Privacy Manager

Known for being a great place to work and build a career, KPMG provides audit, tax and advisory services for organizations in today's most important industries. Our growth is driven by delivering real results for our clients. It's also enabled by our culture, which encourages individual development, embraces an inclusive environment, rewards innovative excellence and supports our communities. With qualities like those, it's no wonder we're consistently ranked among the best companies to work for by Fortune Magazine, Consulting Magazine, Working Mother Magazine, Diversity Inc. and others. If you're as passionate about your future as we are, join our team.

KPMG is currently seeking a Manager, Privacy & Risk Management to join our Global Quality and Risk Management group which is part of KPMG International.

Responsibilities:

• Manage KPMGI's Schrems II Transfer Impact Assessment ("TIA") processes and documentation; updating KPMGI's TIA framework when necessary; this includes working with application owners and other stakeholders to manage KPMGI's privacy risk by conducting TIAs for KPMGI's global applications and documenting the analysis in the OneTrust Technology Tool
• Act as a privacy subject matter expert on the General Data Protection Regulation (GDPR) and other privacy regulations with respect to cross-border transfers of personal data; this includes providing support in the creation of KPMGI's Privacy Program policy, guidance, and training materials
• Provide guidance and act as a point of escalation for more junior privacy resources with respect to various privacy compliance tasks, such as Data Subject Requests and Regulatory Inventory requirements
• Help manage KPMGI's response to Internal Audit of Privacy Controls and other privacy compliance queries
• Manage various operational activities and privacy projects, collaborating with other teams and stakeholders within the KPMG global organization to support KPMGI's Risk Management Framework

Qualifications:

• Minimum five years of experience in one or more of the following areas: privacy, information protection, data protection, privacy risk management, enterprise risk management, privacy operations, legal privacy, and compliance, within a corporate environment, government organization, legal/consulting firm (global organizations preferred)
• Bachelor's degree from an accredited college/university
• Familiarity with Schrems II Transfer Impact Assessment ("TIA") requirements or equivalent experience with similar privacy activities; familiarity with risk management and privacy frameworks and standards (e.g., COBIT, NIST, ISO 27001, ISO 3100)
• Understanding of the General Data Protection Regulation (GDPR) and other privacy regulations with respect to cross-border transfer of personal data
• Experience with OneTrust Data Mapping or Privacy Impact Assessment modules highly desired, but not required; experience with Privacy Management, Risk Management, or other Governance, Risk & Compliance ("GRC") systems like OneTrust, TrustArc, RSA Archer, ServiceNow or others a plus
• Relevant Privacy, Information Protection or Risk Management certification (e.g., IAPP, CIPP, CIPM, CIPT, CRISC, CISSP, CISM and CISA) desired, but not required

KPMG complies with all local/state regulations in regards to displaying salary ranges. If required, the salary range(s) are displayed below and are specifically for those potential hires who will perform work in or reside in the location(s) listed, if selected for the role. Any offered salary is determined based on internal equity, internal salary ranges, market-based salary ranges, applicant's skills and prior relevant experience, certain degrees and certifications (e.g. JD, technology), for example.

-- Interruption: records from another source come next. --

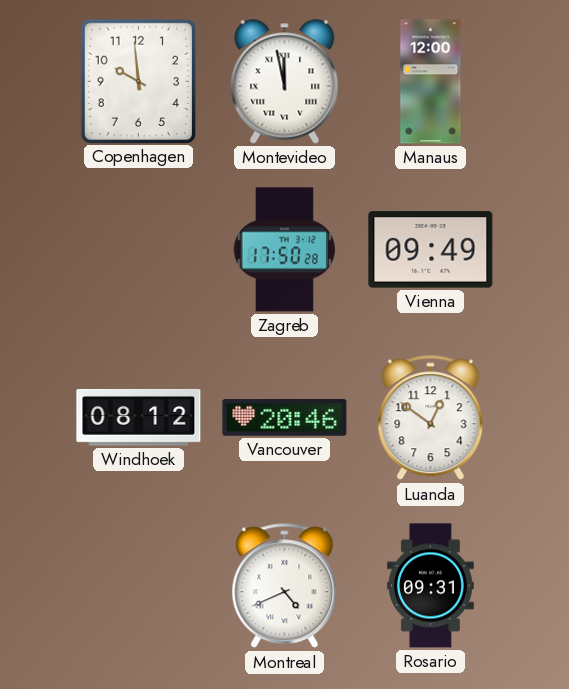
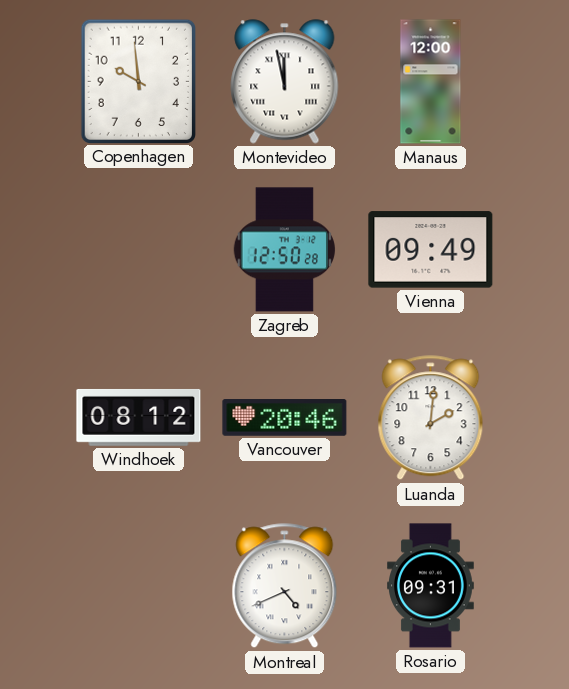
Zagreb: 17:50 -> 12:50
Luanda: 12:51 -> 2:01
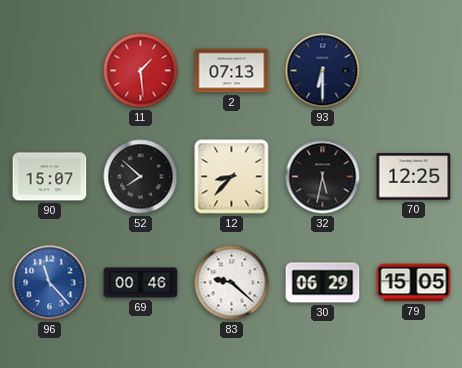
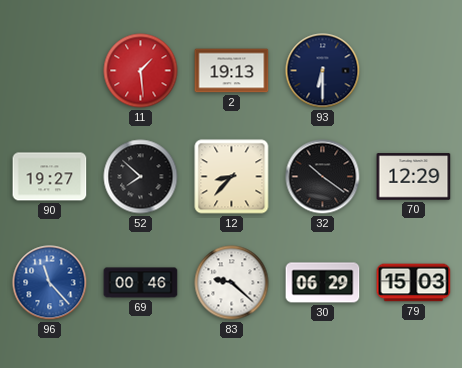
2: 07:13 -> 19:13
90: 15:07 -> 19:27
32: 5:32 -> 10:21
70: 12:25 -> 12:29
79: 15:05 -> 15:03
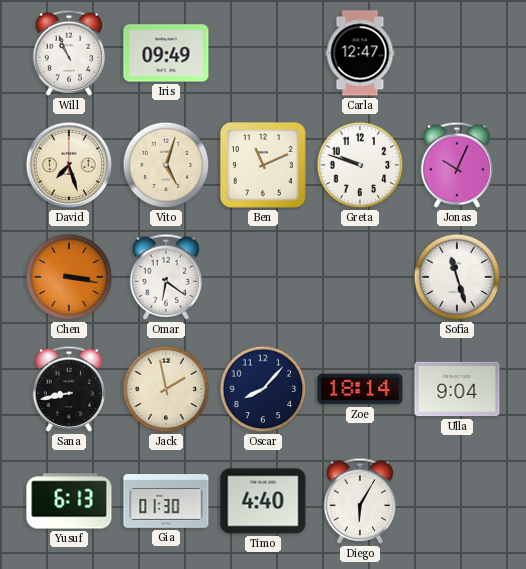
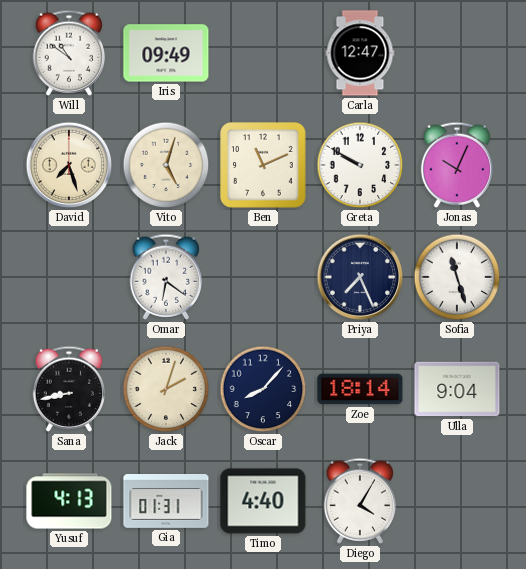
Will: 10:56 -> 10:51
Greta: 9:48 -> 9:50
Chen: 3:17 -> none
Priya: none -> 7:26
Jack: 1:58 -> 2:03
Yusuf: 6:13 -> 4:13
Gia: 01:30 -> 01:31
Diego: 6:05 -> 4:05
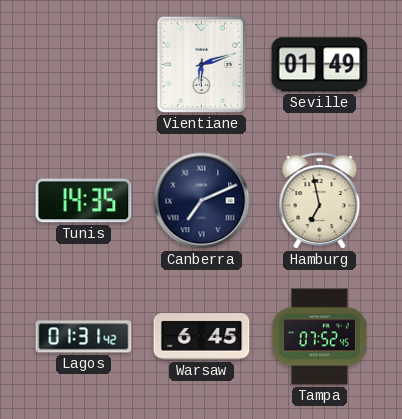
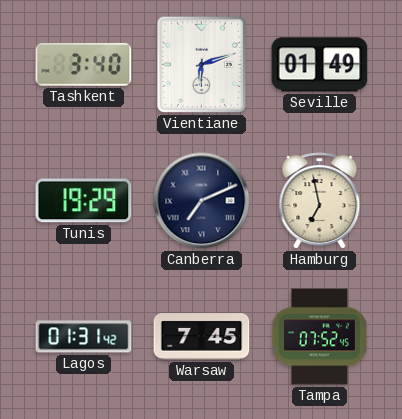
Tashkent: none -> 3:40
Tunis: 14:35 -> 19:29
Warsaw: 6:45 -> 7:45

KPMG LLP (the U.S. member firm of KPMG International) offers a comprehensive compensation and benefits package. KPMG is an affirmative action-equal opportunity employer. KPMG complies with all applicable federal, state and local laws regarding recruitment and hiring. All qualified applicants are considered for employment without regard to race, color, religion, age, sex, sexual orientation, gender identity, national origin, citizenship status, disability, protected veteran status, or any other category protected by applicable federal, state or local laws. The contains further information regarding the firm's compliance with federal, state and local recruitment and hiring laws. No phone calls or agencies please.

KPMG does not currently require partners or employees to be fully vaccinated or test negative for COVID-19 in order to go to KPMG offices, client sites or KPMG events, except when mandated by federal, state or local law. In some circumstances, clients also may require proof of vaccination or testing (e.g., to go to the client site).